> **Exercise details**:
An exact reproduction of the listing, minus the pictures, is the required output.

> **Supplied material**:

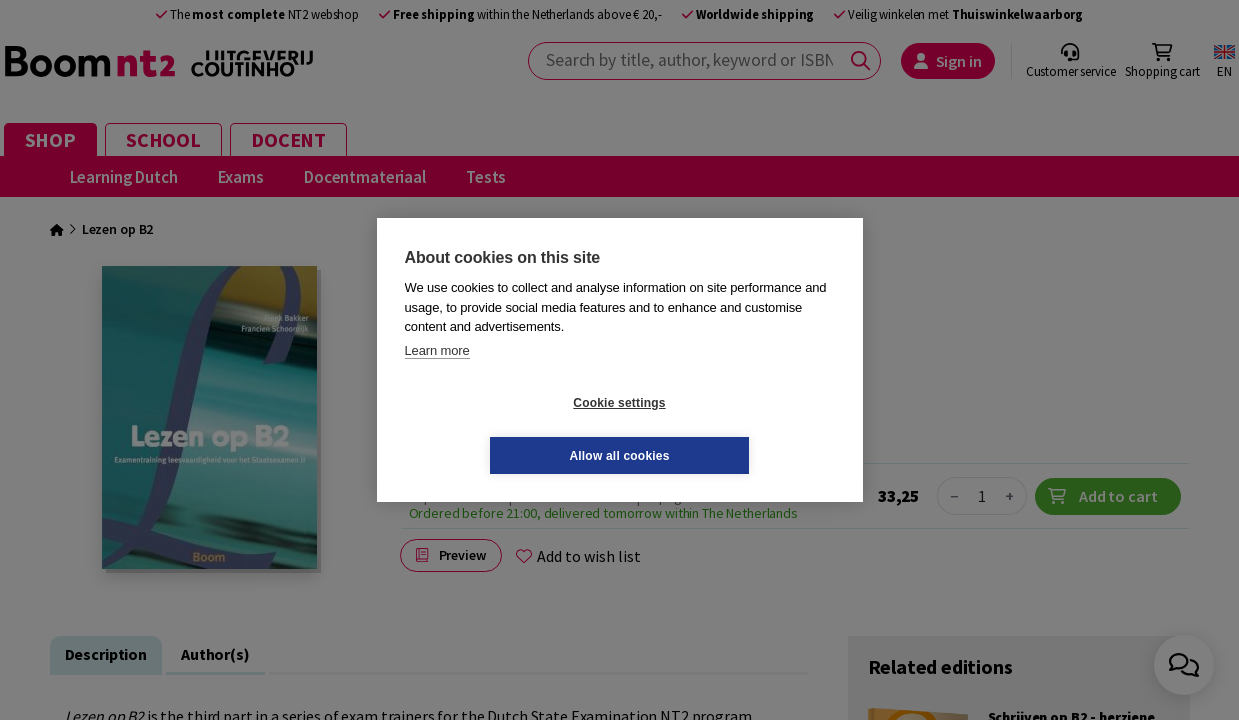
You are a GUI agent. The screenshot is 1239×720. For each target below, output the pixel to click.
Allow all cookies (738, 429)
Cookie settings (500, 429)
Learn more (437, 376)
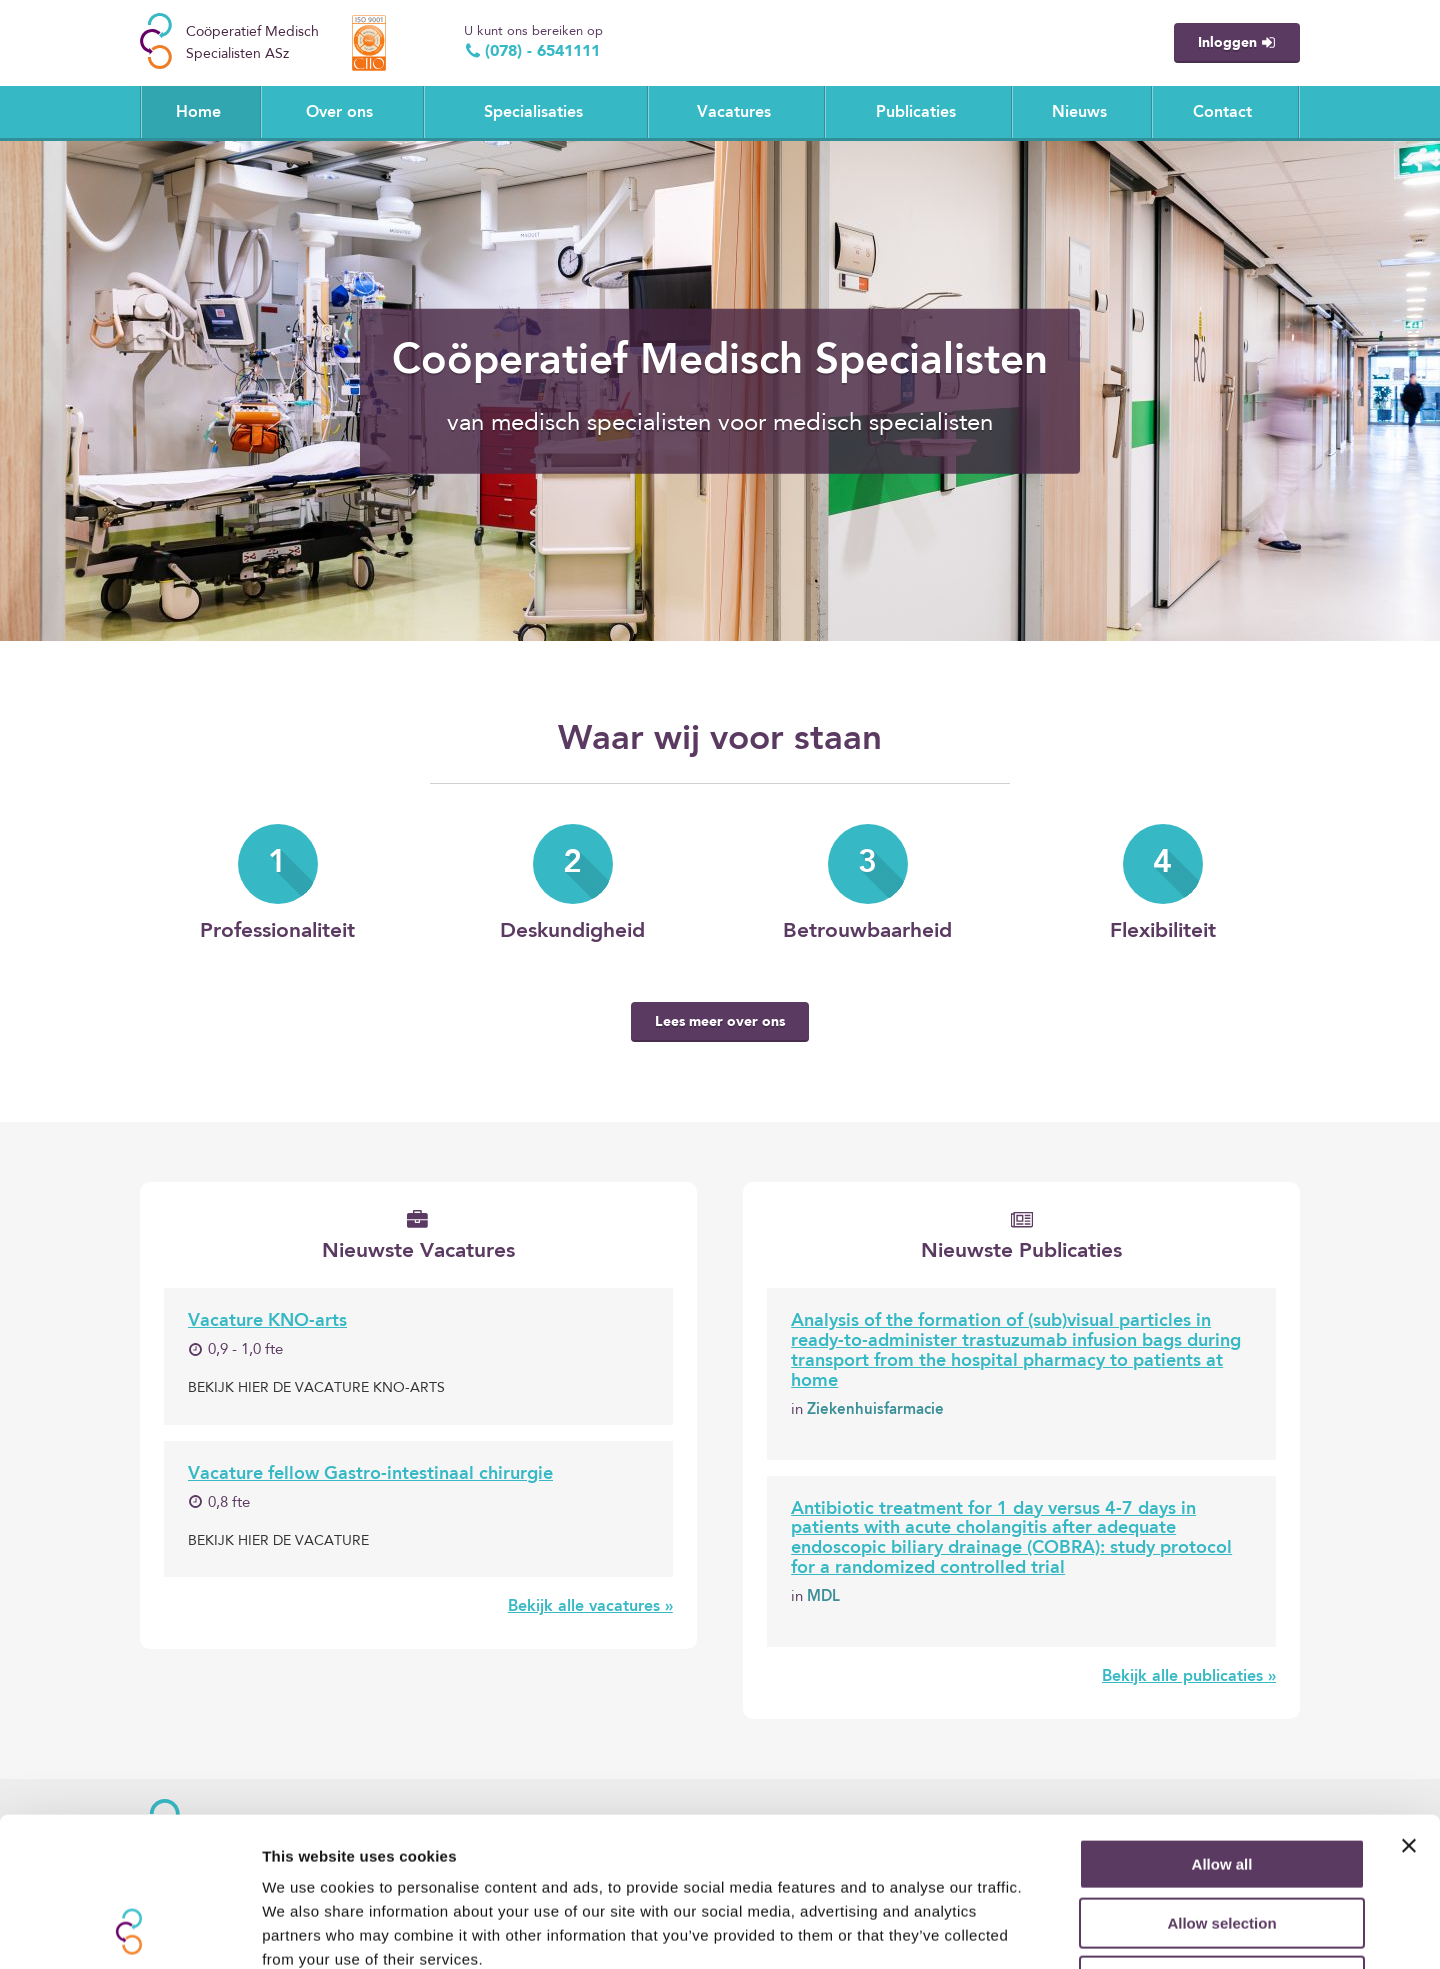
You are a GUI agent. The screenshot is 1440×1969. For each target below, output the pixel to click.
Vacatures (734, 113)
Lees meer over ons (720, 1022)
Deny (1222, 1841)
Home (198, 113)
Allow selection (1221, 1783)
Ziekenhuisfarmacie (875, 1410)
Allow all (1222, 1724)
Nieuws (1079, 113)
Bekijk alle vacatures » (590, 1607)
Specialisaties (533, 113)
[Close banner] (1409, 1706)
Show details (1049, 1929)
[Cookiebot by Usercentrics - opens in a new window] (129, 1930)
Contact (1222, 113)
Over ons (339, 113)
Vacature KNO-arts (267, 1321)
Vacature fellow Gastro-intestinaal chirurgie (370, 1474)
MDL (823, 1597)
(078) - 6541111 (532, 51)
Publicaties (916, 113)
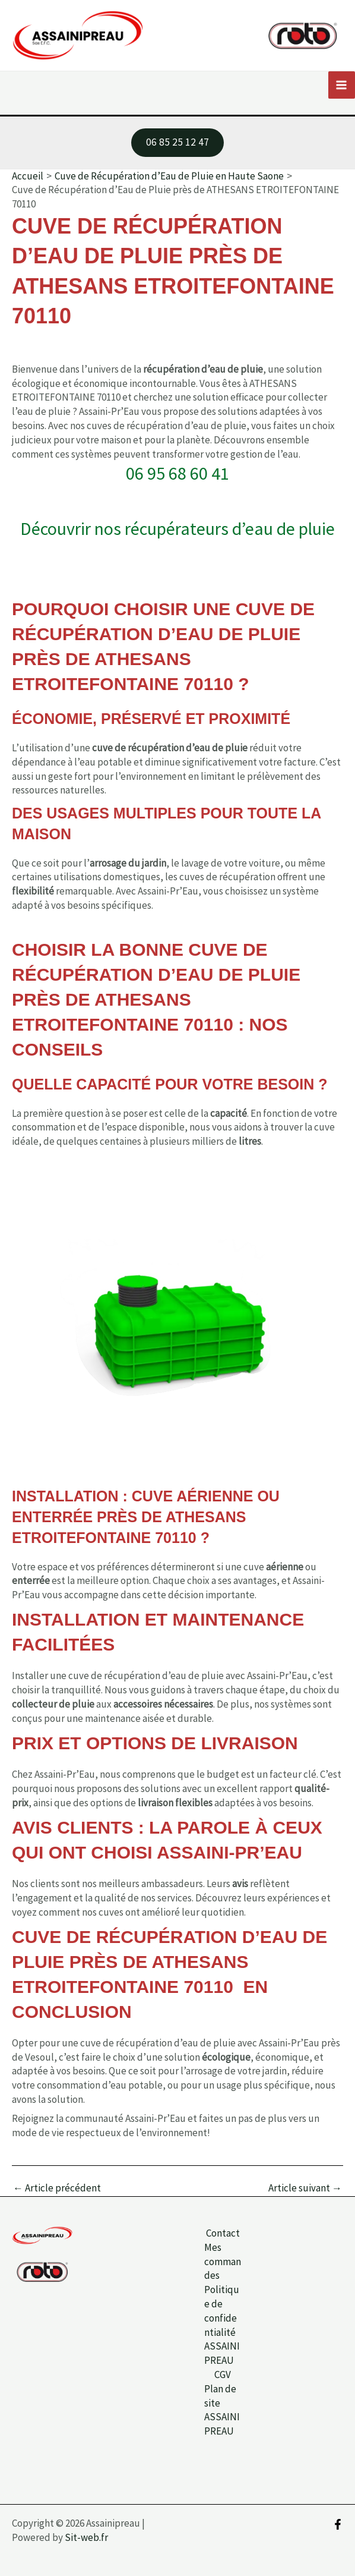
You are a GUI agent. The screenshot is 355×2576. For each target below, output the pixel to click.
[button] (177, 144)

> **Solution**:
You are a GUI agent. The screenshot is 1239×720. For each target below, output the pixel to click.
Allow all cookies (738, 429)
Cookie settings (500, 429)
Learn more (437, 376)
You are a GUI agent. The screenshot is 1440×1969. For each target below, output the pixel to click.
Vacatures (734, 113)
Lees meer over ons (720, 1022)
Deny (1222, 1841)
Home (198, 113)
Allow selection (1221, 1783)
Ziekenhuisfarmacie (875, 1410)
Allow all (1222, 1724)
Nieuws (1079, 113)
Bekijk alle vacatures » (590, 1607)
Specialisaties (533, 113)
[Close banner] (1409, 1706)
Show details (1049, 1929)
[Cookiebot by Usercentrics - opens in a new window] (129, 1930)
Contact (1222, 113)
Over ons (339, 113)
Vacature KNO-arts (267, 1321)
Vacature fellow Gastro-intestinaal chirurgie (370, 1474)
MDL (823, 1597)
(078) - 6541111 (532, 51)
Publicaties (916, 113)
You are a GUI agent. The screenshot is 355×2576. For each target below, output the pixel to click.
[button] (177, 144)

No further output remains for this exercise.